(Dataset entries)
++++++++
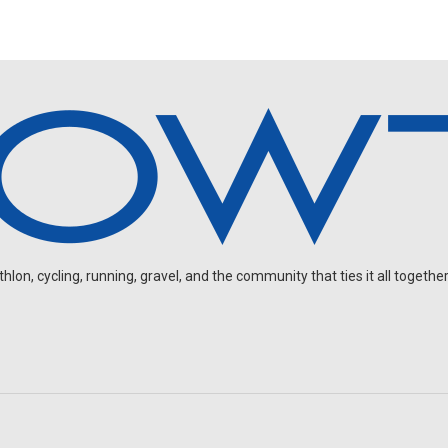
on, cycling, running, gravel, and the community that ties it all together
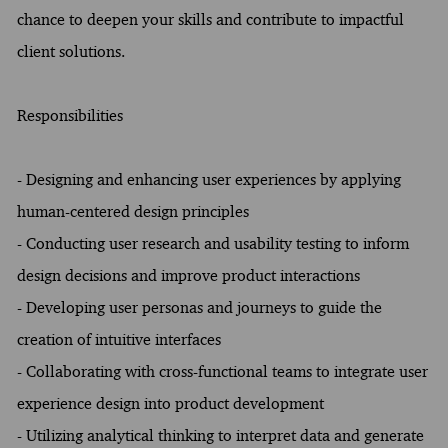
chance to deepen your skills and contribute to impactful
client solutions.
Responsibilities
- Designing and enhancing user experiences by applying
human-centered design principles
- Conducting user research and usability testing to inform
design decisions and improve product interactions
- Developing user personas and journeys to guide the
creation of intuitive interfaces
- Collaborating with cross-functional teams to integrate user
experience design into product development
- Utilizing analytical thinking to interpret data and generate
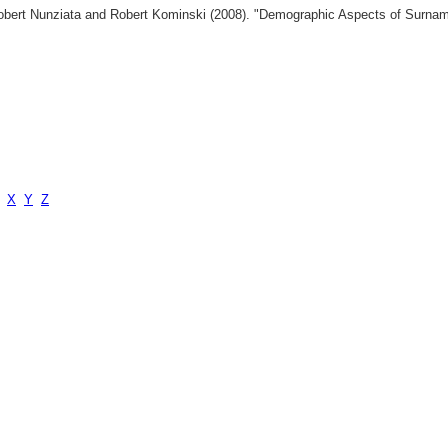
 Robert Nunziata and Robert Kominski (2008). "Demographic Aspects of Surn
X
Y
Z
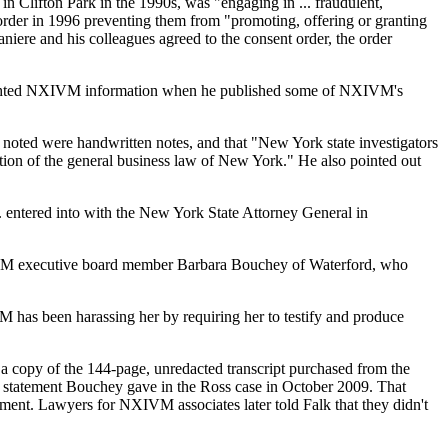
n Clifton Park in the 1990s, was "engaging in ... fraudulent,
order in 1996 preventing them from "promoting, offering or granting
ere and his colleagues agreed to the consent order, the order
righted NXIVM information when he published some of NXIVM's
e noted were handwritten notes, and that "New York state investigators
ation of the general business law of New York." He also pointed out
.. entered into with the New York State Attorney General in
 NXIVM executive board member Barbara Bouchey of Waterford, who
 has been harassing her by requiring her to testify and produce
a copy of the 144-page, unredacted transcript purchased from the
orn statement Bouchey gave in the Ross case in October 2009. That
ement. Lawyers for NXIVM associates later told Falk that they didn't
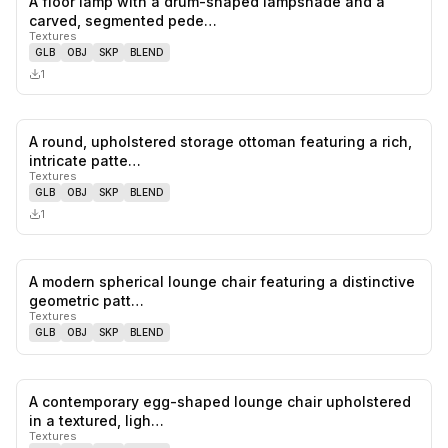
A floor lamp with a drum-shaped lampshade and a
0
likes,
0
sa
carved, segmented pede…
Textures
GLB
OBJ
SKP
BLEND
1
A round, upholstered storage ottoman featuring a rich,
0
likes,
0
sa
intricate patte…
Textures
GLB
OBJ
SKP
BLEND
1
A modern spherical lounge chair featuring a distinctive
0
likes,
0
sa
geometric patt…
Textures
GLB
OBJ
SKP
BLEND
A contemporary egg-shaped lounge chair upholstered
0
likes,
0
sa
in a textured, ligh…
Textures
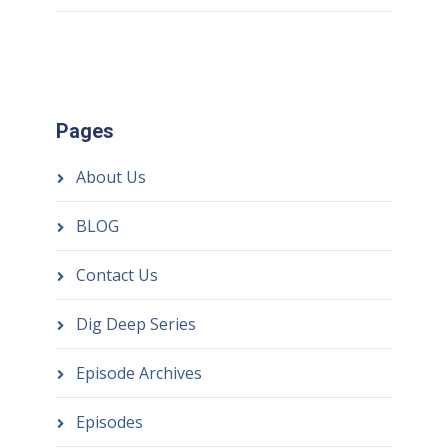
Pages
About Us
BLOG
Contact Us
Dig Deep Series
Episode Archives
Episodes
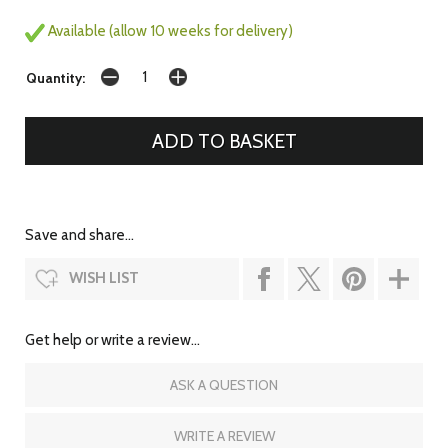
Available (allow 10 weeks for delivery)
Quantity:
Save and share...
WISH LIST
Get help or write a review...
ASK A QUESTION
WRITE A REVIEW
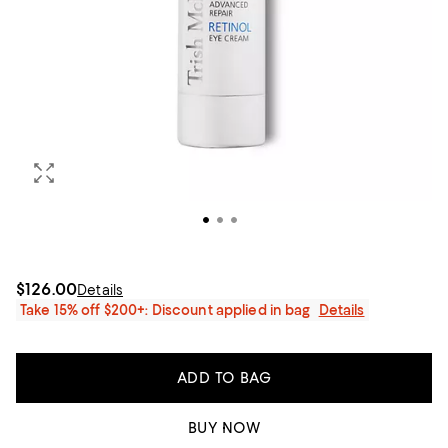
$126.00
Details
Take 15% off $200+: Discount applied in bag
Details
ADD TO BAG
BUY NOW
++++++++
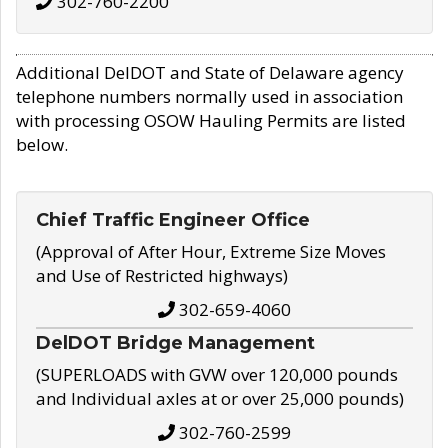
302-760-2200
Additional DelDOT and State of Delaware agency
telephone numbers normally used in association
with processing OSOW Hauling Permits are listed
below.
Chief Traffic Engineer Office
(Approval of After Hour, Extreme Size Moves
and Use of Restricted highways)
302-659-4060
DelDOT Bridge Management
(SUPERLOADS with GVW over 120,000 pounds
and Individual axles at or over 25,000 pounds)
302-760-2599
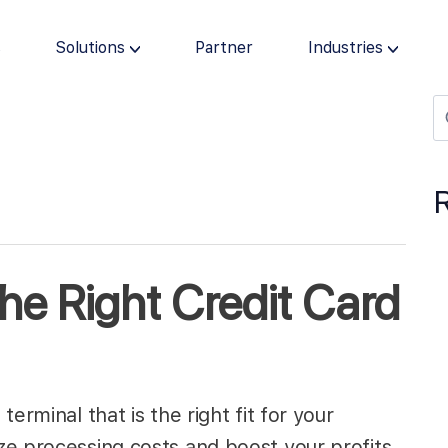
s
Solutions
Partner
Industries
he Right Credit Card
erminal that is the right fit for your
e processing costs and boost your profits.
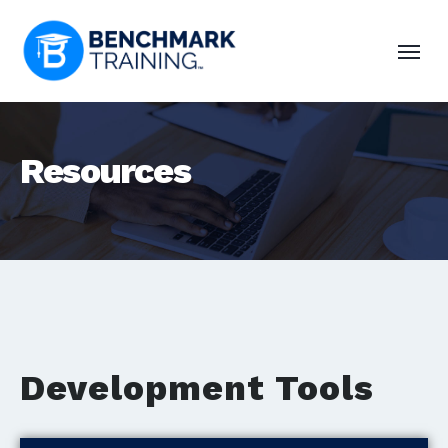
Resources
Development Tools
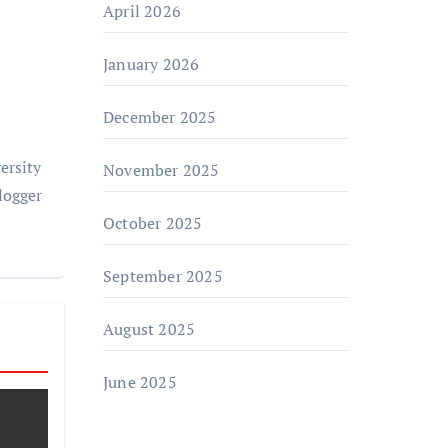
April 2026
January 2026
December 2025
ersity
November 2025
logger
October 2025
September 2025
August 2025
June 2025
++++++++
# Work to be completed:
What you return should be exactly the lines above, starting at the one with "e noted were" and ending at the one with "has been harassing", and nothing else.

# Response to this exercise:
e noted were handwritten notes, and that "New York state investigators
ation of the general business law of New York." He also pointed out
.. entered into with the New York State Attorney General in
 NXIVM executive board member Barbara Bouchey of Waterford, who
 has been harassing her by requiring her to testify and produce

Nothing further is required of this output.